Deste modo, estudar-se-á a caso de Leoneide Ferreira dos Santos, a qual foi morbidamente assassinada por seu então marido, Edílson Rodrigues, a golpes de faca que foram deferidos contra seu corpo em um número total de 10 vezes.
De acordo com o apurado, Leoneide estava sendo vítima da obsessão e dos ciúmes provindos de seu marido, fatores esses bastante frequentes em crimes passionais. Após longo período de ameaças, de perseguição, de cárcere privado e de danos psicológicos, Leoneide decide recorrer à Justiça, a fim de obter amparo na lei Maria da Penha.
A vítima recorre, então, à Delegacia da Mulher, onde faz a denúncia para a delegada titular Vilma Alves.
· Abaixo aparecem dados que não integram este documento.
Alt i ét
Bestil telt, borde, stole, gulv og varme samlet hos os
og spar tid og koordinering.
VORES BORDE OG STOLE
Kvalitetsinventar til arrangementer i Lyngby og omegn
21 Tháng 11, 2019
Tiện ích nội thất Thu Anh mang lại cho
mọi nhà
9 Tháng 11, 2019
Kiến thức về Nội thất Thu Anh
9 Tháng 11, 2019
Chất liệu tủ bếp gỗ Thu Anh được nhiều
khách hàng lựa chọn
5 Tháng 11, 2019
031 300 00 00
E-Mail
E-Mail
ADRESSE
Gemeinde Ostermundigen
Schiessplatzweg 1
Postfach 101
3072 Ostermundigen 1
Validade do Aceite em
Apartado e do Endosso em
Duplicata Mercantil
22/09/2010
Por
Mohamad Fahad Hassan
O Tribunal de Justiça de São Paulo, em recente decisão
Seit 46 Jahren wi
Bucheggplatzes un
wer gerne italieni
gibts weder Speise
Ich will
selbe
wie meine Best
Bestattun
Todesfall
Esta, com o escopo de garantir a integridade de Leoneide, e pautada pela lei Maria da Penha (11.340/2006), decidiu pedir, em juízo, a prisão preventiva do acusado, utilizando-se do direito que lhe foi concedido pela já citada lei.
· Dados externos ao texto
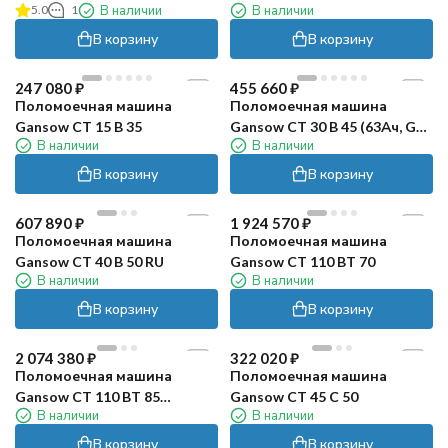
5.0
1
В наличии
В наличии
В корзину
В корзину
247 080
₽
455 660
₽
Поломоечная машина
Поломоечная машина
Gansow CT 15 B 35
Gansow CT 30 B 45 (63Ач, Gel,
В наличии
В наличии
ЗУ)
В корзину
В корзину
607 890
₽
1 924 570
₽
Поломоечная машина
Поломоечная машина
Gansow CT 40 B 50 RU
Gansow CT 110 BT 70
В наличии
В наличии
В корзину
В корзину
2 074 380
₽
322 020
₽
Поломоечная машина
Поломоечная машина
Gansow CT 110 BT 85
Gansow CT 45 C 50
В наличии
В наличии
(АКБ+ЗУ)
В корзину
В корзину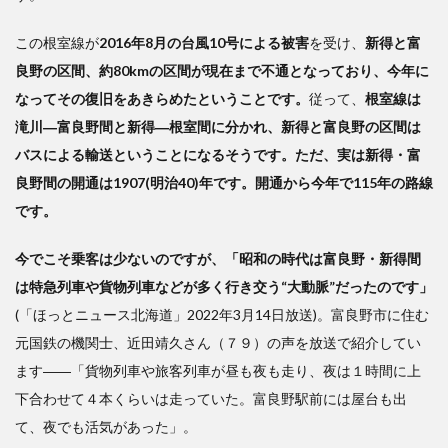
この根室線が
2016年8月の台風10号による被害
を受け、
新得と富
良野の区間、約80kmの区間が現在まで不通となっており、今年に
なってその復旧をあきらめたということです。
従って、
根室線は
滝川―富良野間と新得―根室間に分かれ、新得と富良野の区間は
バスによる輸送ということになるそうです。ただ、実は新得・富
良野間の開通は1907(明治40)年です。開通から今年で115年の路線
です。
今でこそ乗客は少ないのですが、「昭和の時代は富良野・新得間
は特急列車や貨物列車などが多く行き交う“大動脈”だったのです」
(「ほっとニュース北海道」2022年3月14日放送)。富良野市に住む
元国鉄の機関士、近田靖久さん（７９）の声を放送で紹介してい
ます――「貨物列車や旅客列車が昼も夜も走り、夜は１時間に上
下合わせて４本くらいは走っていた。富良野駅前には屋台も出
て、夜でも活気があった」。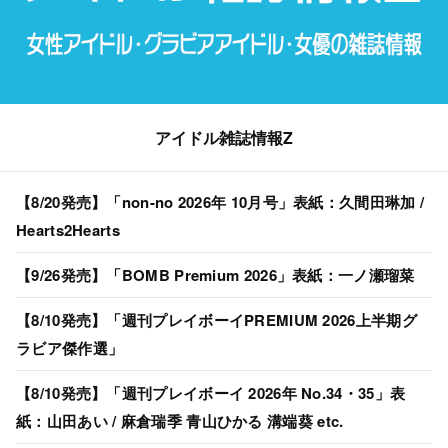
アイドル雑誌情報Z
【8/20発売】「non-no 2026年 10月号」表紙：久間田琳加 /
Hearts2Hearts
【9/26発売】「BOMB Premium 2026」表紙：一ノ瀬瑠菜
【8/10発売】「週刊プレイボーイPREMIUM 2026上半期グ
ラビア傑作選」
【8/10発売】「週刊プレイボーイ 2026年 No.34・35」表
紙：山田あい / 麻倉瑞季 青山ひかる 溝端葵 etc.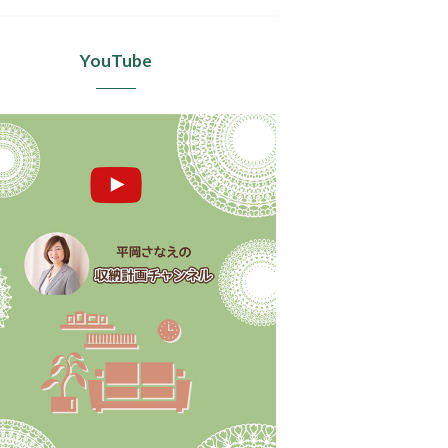
YouTube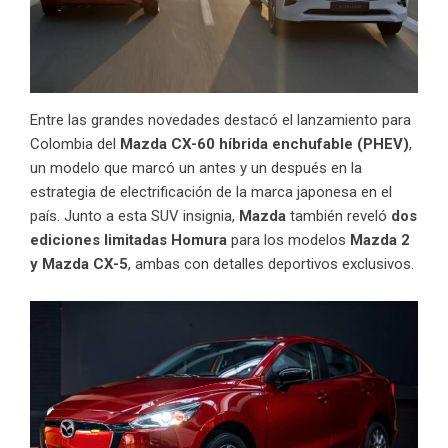
Entre las grandes novedades destacó el lanzamiento para
Colombia del
Mazda CX-60 híbrida enchufable (PHEV)
,
un modelo que marcó un antes y un después en la
estrategia de electrificación de la marca japonesa en el
país. Junto a esta SUV insignia,
Mazda
también reveló
dos
ediciones limitadas Homura
para los modelos
Mazda 2
y Mazda CX-5
, ambas con detalles deportivos exclusivos.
Em seguida, foi expedido o mandato de prisão a Edílson o qual, posteriormente, foi detido. No entanto, assegura a delegada Vilma Neves que a juíza da 5º Vara Criminal teria expedido um mandato de soltura do acusado, o qual, depois de solto, teria cometido o crime.
O crime objeto deste artigo pode ser caracterizado como crime passional, o qual acontece, muitas vezes, pelo ódio, ciúme patológico, possessividade, busca de vingança, prova de poder, não tolerância à frustração, entre outros. (TUNDIS, 2008) Edílson, movido por um ou por todos esses sentimentos, sentiu-se dono de Leoneide a ponto de interferir no seu direito máximo à vida.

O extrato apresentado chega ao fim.